■ EXERCISE DIRECTIONS ■
Skip the images. Copy the records exactly as written.

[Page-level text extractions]

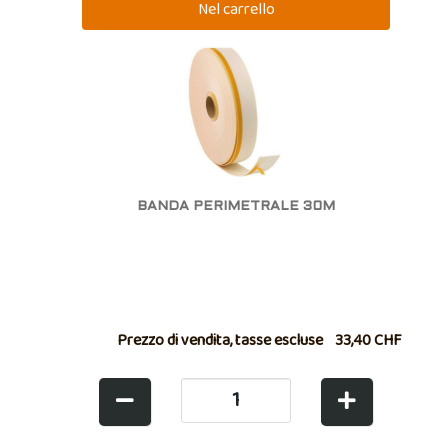
BANDA PERIMETRALE 30M
Prezzo di vendita, tasse escluse
33,40 CHF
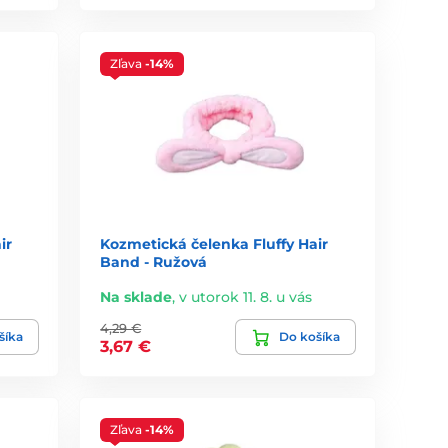
Zľava
-14%
ir
Kozmetická čelenka Fluffy Hair
Band - Ružová
Na sklade
,
v utorok 11. 8. u vás
4,29 €
šíka
Do košíka
3,67 €
Zľava
-14%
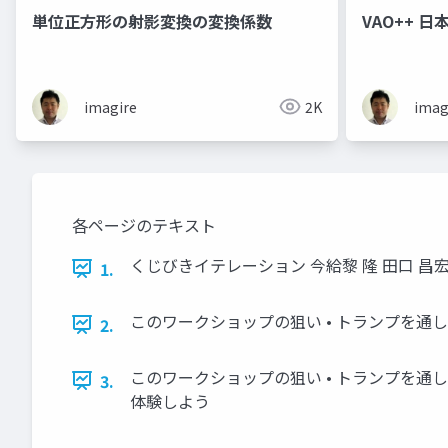
単位正方形の射影変換の変換係数
VAO++ 
imagire
2K
imag
各ページのテキスト
くじびきイテレーション 今給黎 隆 田口 昌
1.
このワークショップの狙い • トランプを通
2.
このワークショップの狙い • トランプを通
3.
体験しよう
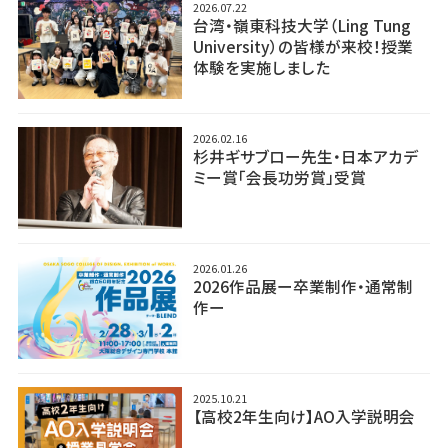
2026.07.22
台湾・嶺東科技大学（Ling Tung
University）の皆様が来校！授業
体験を実施しました
2026.02.16
杉井ギサブロー先生・日本アカデ
ミー賞「会長功労賞」受賞
2026.01.26
2026作品展ー卒業制作・通常制
作ー
2025.10.21
【高校2年生向け】AO入学説明会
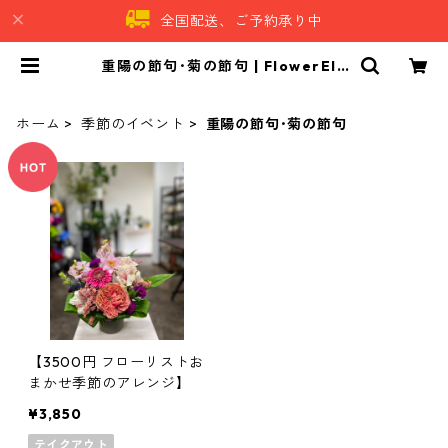
全国配送、ご予約承り中
重陽の節句･菊の節句 | FlowerEle
gance｜フラワーエレガンス
ホーム
季節のイベント
重陽の節句･菊の節句
【3500円 フローリストお
まかせ季節のアレンジ】
¥3,850
テイクアウト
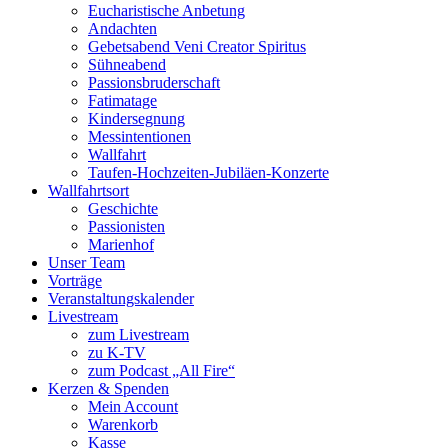
Eucharistische Anbetung
Andachten
Gebetsabend Veni Creator Spiritus
Sühneabend
Passionsbruderschaft
Fatimatage
Kindersegnung
Messintentionen
Wallfahrt
Taufen-Hochzeiten-Jubiläen-Konzerte
Wallfahrtsort
Geschichte
Passionisten
Marienhof
Unser Team
Vorträge
Veranstaltungskalender
Livestream
zum Livestream
zu K-TV
zum Podcast „All Fire“
Kerzen & Spenden
Mein Account
Warenkorb
Kasse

■ TASK SOLUTION ■
BANDA PERIMETRALE 30M
Prezzo di vendita, tasse escluse
33,40 CHF
Zľava
-14%
ir
Kozmetická čelenka Fluffy Hair
Band - Ružová
Na sklade
,
v utorok 11. 8. u vás
4,29 €
šíka
Do košíka
3,67 €
Zľava
-14%
単位正方形の射影変換の変換係数
VAO++ 
imagire
2K
imag
各ページのテキスト
くじびきイテレーション 今給黎 隆 田口 昌
1.
このワークショップの狙い • トランプを通
2.
このワークショップの狙い • トランプを通
3.
体験しよう
2026.07.22
台湾・嶺東科技大学（Ling Tung
University）の皆様が来校！授業
体験を実施しました
2026.02.16
杉井ギサブロー先生・日本アカデ
ミー賞「会長功労賞」受賞
2026.01.26
2026作品展ー卒業制作・通常制
作ー
2025.10.21
【高校2年生向け】AO入学説明会
全国配送、ご予約承り中
重陽の節句･菊の節句 | FlowerEle
gance｜フラワーエレガンス
ホーム
季節のイベント
重陽の節句･菊の節句
【3500円 フローリストお
まかせ季節のアレンジ】
¥3,850
テイクアウト
Eucharistische Anbetung
Andachten
Gebetsabend Veni Creator Spiritus
Sühneabend
Passionsbruderschaft
Fatimatage
Kindersegnung
Messintentionen
Wallfahrt
Taufen-Hochzeiten-Jubiläen-Konzerte
Wallfahrtsort
Geschichte
Passionisten
Marienhof
Unser Team
Vorträge
Veranstaltungskalender
Livestream
zum Livestream
zu K-TV
zum Podcast „All Fire“
Kerzen & Spenden
Mein Account
Warenkorb
Kasse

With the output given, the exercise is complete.